Could This Common Plant Help Prevent Cancer?
Specifically, over the past few years, researchers at The University of Windsor in Ontario have published descriptions of their research findings in journals (including the journal ‘Evidence-Based Complementary Herbal and Alternative Medicines’) demonstrating that cancer cells placed in contact with dandelion root extract quickly begin to die. This exciting finding holds implications for the prevention and treatment of cancer, and research into this area is ongoing.
Currently, Dr Siyaram Pandey and his team at The University of Windsor are undertaking trials in humans to ascertain whether regular doses of dandelion root extract may cure certain types of blood cancer. Early trials in isolated cells and in animal tumours have suggested that this approach may eventually prove to be a viable alternative to chemotherapy, whilst causing fewer side effects. This is because whilst chemotherapy ‘wipes out’ healthy cells during treatment, dandelion root extract leaves them unharmed. This research could therefore herald an end to the miserable symptoms associated with chemotherapy including nausea, muscle soreness, and lowered immunity during and after treatment.
Dandelion root tea
Acupuncture, Herbal Medicine, And Cancer Prevention – Common Concerns
Everyone has their own opinion on the validity of complementary or ‘alternative’ treatments including herbal medicine, Reiki, and acupuncture. Ultimately, the decision as to which treatment to use ought to rest with the patient. Of course, no-one should abandon any conventional treatment administered by a qualified medical professional without prior consultation, whether the proposed alternative or complementary treatment be acupuncture, herbal medicine, or any other treatment of this kind.
In the case of dandelion root tea, it is especially important to consult your doctor if you are currently receiving chemotherapy, as certain foods and medicines – even natural herbal extracts – can interfere with these drugs. However, for most people, drinking dandelion root tea is a great idea as a preventative measure against cancerous cell growth. Anecdotal evidence even suggests that some cancer patients have reported being cured of their disease after drinking dandelion root tea on a regular basis.

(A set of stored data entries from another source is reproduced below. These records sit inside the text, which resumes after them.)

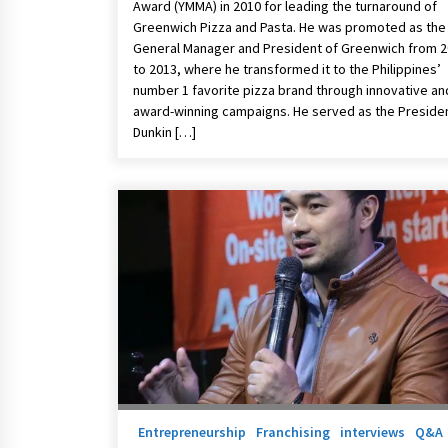
Award (YMMA) in 2010 for leading the turnaround of
Greenwich Pizza and Pasta. He was promoted as the
General Manager and President of Greenwich from 
to 2013, where he transformed it to the Philippines’
number 1 favorite pizza brand through innovative an
award-winning campaigns. He served as the Presiden
Dunkin […]
Entrepreneurship
Franchising
interviews
Q&A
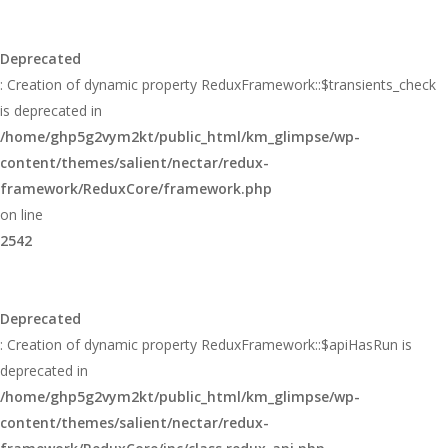
Deprecated
: Creation of dynamic property ReduxFramework::$transients_check
is deprecated in
/home/ghp5g2vym2kt/public_html/km_glimpse/wp-
content/themes/salient/nectar/redux-
framework/ReduxCore/framework.php
on line
2542
Deprecated
: Creation of dynamic property ReduxFramework::$apiHasRun is
deprecated in
/home/ghp5g2vym2kt/public_html/km_glimpse/wp-
content/themes/salient/nectar/redux-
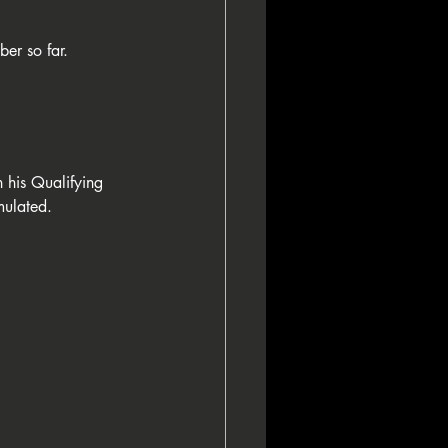
ber so far. 
 his Qualifying 
mulated.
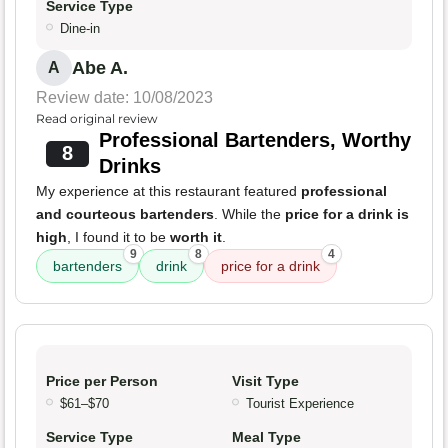
Service Type
Dine-in
Abe A.
A
Review date: 10/08/2023
Read original review
Professional Bartenders, Worthy
8
Drinks
My experience at this restaurant featured
professional
and courteous bartenders
. While the
price for a drink is
high
, I found it to be
worth it
.
9
8
4
bartenders
drink
price for a drink
Price per Person
Visit Type
$61–$70
Tourist Experience
Service Type
Meal Type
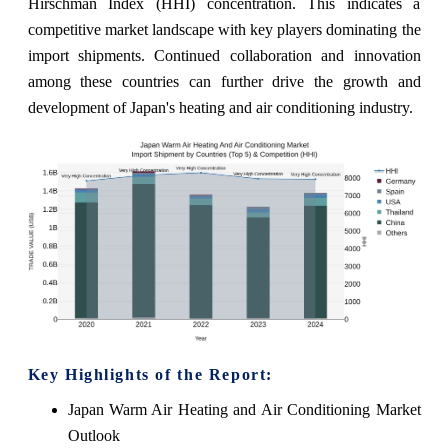
Hirschman Index (HHI) concentration. This indicates a
competitive market landscape with key players dominating the
import shipments. Continued collaboration and innovation
among these countries can further drive the growth and
development of Japan's heating and air conditioning industry.
Key Highlights of the Report:
Japan Warm Air Heating and Air Conditioning Market
Outlook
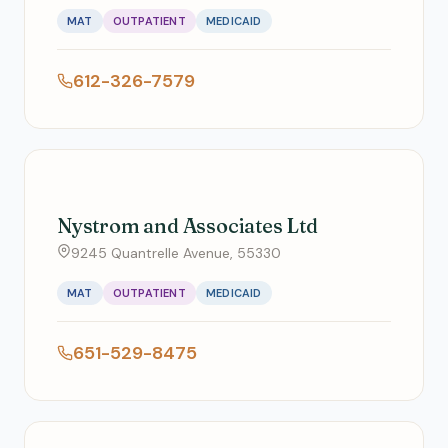
MAT
OUTPATIENT
MEDICAID
612-326-7579
Nystrom and Associates Ltd
9245 Quantrelle Avenue, 55330
MAT
OUTPATIENT
MEDICAID
651-529-8475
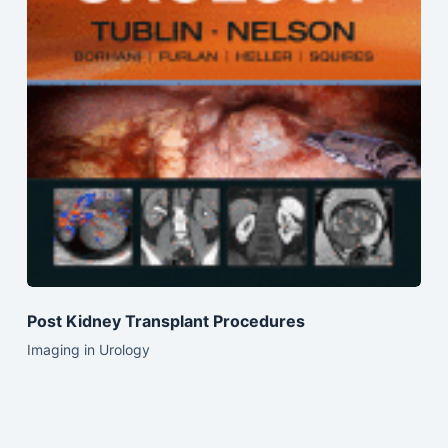
Post Kidney Transplant Procedures
Imaging in Urology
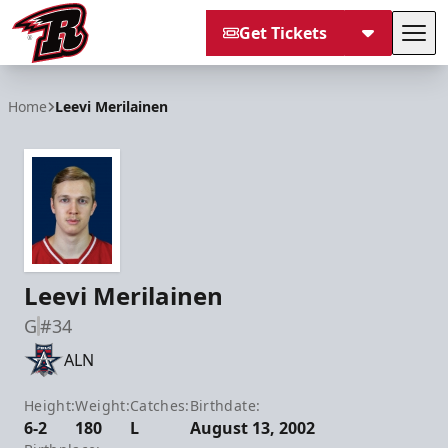
Get Tickets
Tog
Rapid City Rush
Home
Leevi Merilainen
Leevi Merilainen
G
#34
ALN
Height:
Weight:
Catches:
Birthdate:
6-2
180
L
August 13, 2002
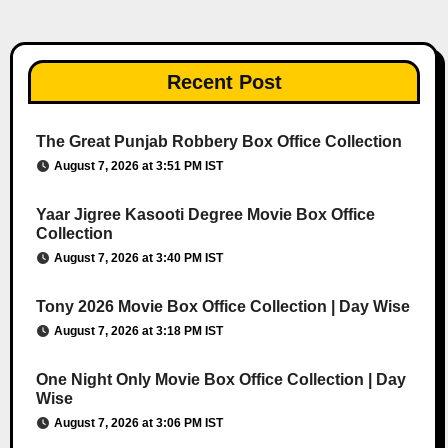
Recent Post
The Great Punjab Robbery Box Office Collection
August 7, 2026 at 3:51 PM IST
Yaar Jigree Kasooti Degree Movie Box Office
Collection
August 7, 2026 at 3:40 PM IST
Tony 2026 Movie Box Office Collection | Day Wise
August 7, 2026 at 3:18 PM IST
One Night Only Movie Box Office Collection | Day
Wise
August 7, 2026 at 3:06 PM IST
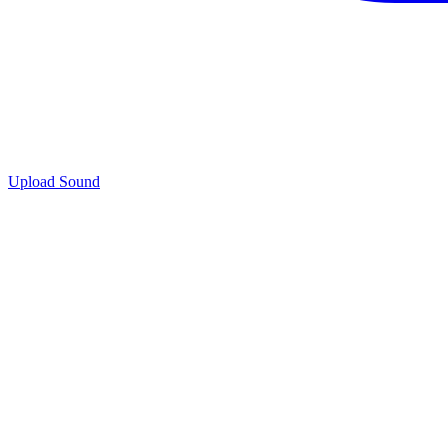
Upload Sound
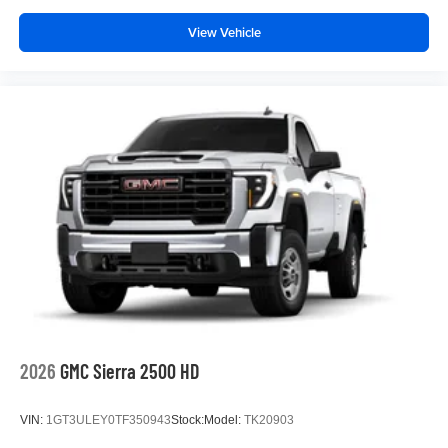
View Vehicle
2026
GMC Sierra 2500 HD
VIN:
1GT3ULEY0TF350943
Stock:
Model:
TK20903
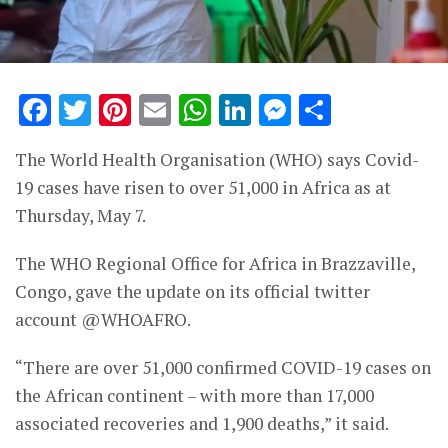
Facebook
Twitter
Pinterest
Email
WhatsApp
LinkedIn
Messenge
Share
The World Health Organisation (WHO) says Covid-
19 cases have risen to over 51,000 in Africa as at
Thursday, May 7.
The WHO Regional Office for Africa in Brazzaville,
Congo, gave the update on its official twitter
account @WHOAFRO.
“There are over 51,000 confirmed COVID-19 cases on
the African continent – with more than 17,000
associated recoveries and 1,900 deaths,” it said.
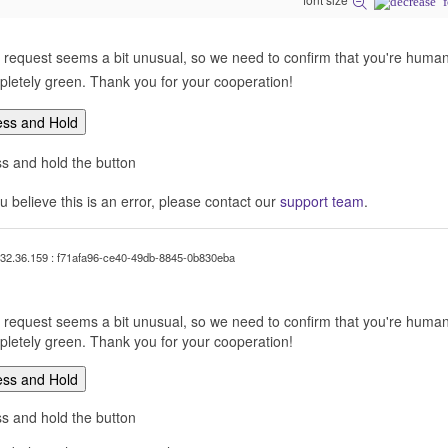
 request seems a bit unusual, so we need to confirm that you're human. 
letely green. Thank you for your cooperation!
ess and Hold
s and hold the button
ou believe this is an error, please contact our
support team
.
32.36.159 : f71afa96-ce40-49db-8845-0b830eba
 request seems a bit unusual, so we need to confirm that you're human. 
letely green. Thank you for your cooperation!
ess and Hold
s and hold the button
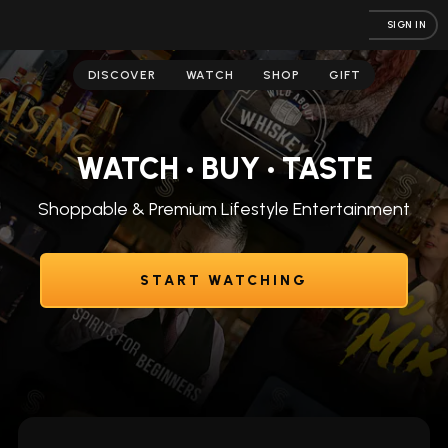
SIGN IN
DISCOVER
WATCH
SHOP
GIFT
WATCH • BUY • TASTE
Shoppable & Premium Lifestyle Entertainment
START WATCHING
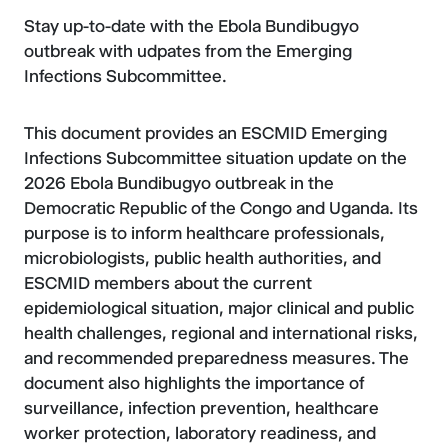
Stay up-to-date with the Ebola Bundibugyo
outbreak with udpates from the Emerging
Infections Subcommittee.
This document provides an ESCMID Emerging
Infections Subcommittee situation update on the
2026 Ebola Bundibugyo outbreak in the
Democratic Republic of the Congo and Uganda. Its
purpose is to inform healthcare professionals,
microbiologists, public health authorities, and
ESCMID members about the current
epidemiological situation, major clinical and public
health challenges, regional and international risks,
and recommended preparedness measures. The
document also highlights the importance of
surveillance, infection prevention, healthcare
worker protection, laboratory readiness, and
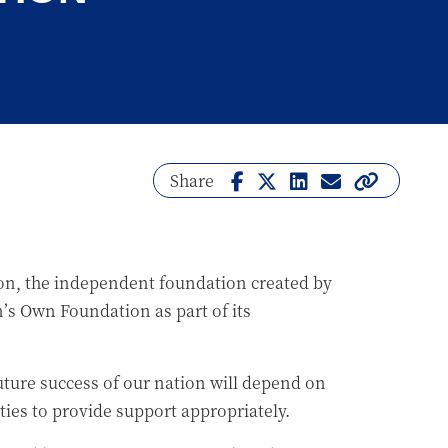
Share
, the independent foundation created by
s Own Foundation as part of its
uture success of our nation will depend on
ties to provide support appropriately.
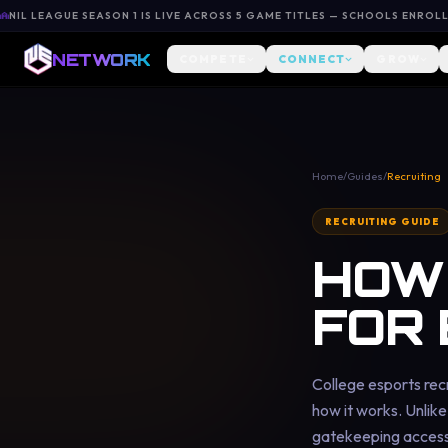
NIL LEAGUE SEASON 1 IS LIVE ACROSS 5 GAME TITLES — SCHOOLS ENROL
NETWORK
COMPETE
CONNECT
GROW
Home
/
Guides
/
Recruiting
RECRUITING GUIDE
HOW 
FOR
College esports recr
how it works. Unlike 
gatekeeping access,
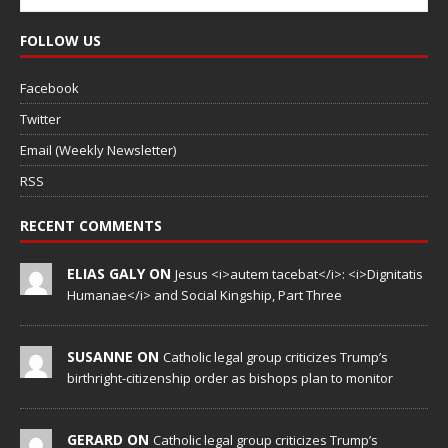
FOLLOW US
Facebook
Twitter
Email (Weekly Newsletter)
RSS
RECENT COMMENTS
ELIAS GALY ON
Jesus <i>autem tacebat</i>: <i>Dignitatis
Humanae</i> and Social Kingship, Part Three
SUSANNE ON
Catholic legal group criticizes Trump’s
birthright-citizenship order as bishops plan to monitor
GERARD ON
Catholic legal group criticizes Trump’s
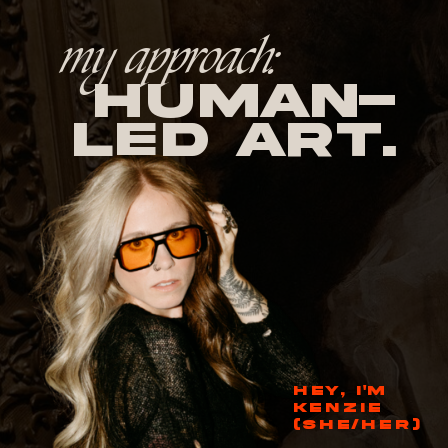
my approach:
human-
led Art.
HEY, I'M
KENZIE
(SHE/HER)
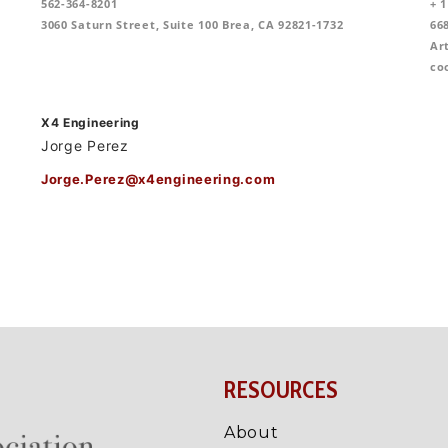
RESOURCES
About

Even though dandelion cannot prevent or cure cancer in every case, it is nutritious in its own right, containing vitamins A, K, and high levels of folate. It isn’t yet clear which component, exactly, is responsible for dandelion root’s cancer-killing properties. It may well be the case that the entire root must be ground up and consumed, as outlined below.
Dried dandelion root
How To Get Started With Dandelion Root Tea
If you would like to try this natural remedy, it’s easy to get started. You can pick up ready-to-go teabags at your local health food store, or you can make your own preparation. Make sure that you harvest a dandelion root from a field that hasn’t been treated with pesticides or other harsh chemicals – it’s best if you look on your own land, so you know what has and has not been used. Dig up the entire root with a sharp spade. Wash it thoroughly with cold water. Chop it finely in a food processor and then dry-roast the resulting product, spread out on a tray, near the top of a hot oven. You should then have dandelion root flakes that can be stewed in hot water to make a delicious, highly nutritious drink that may prevent cancer.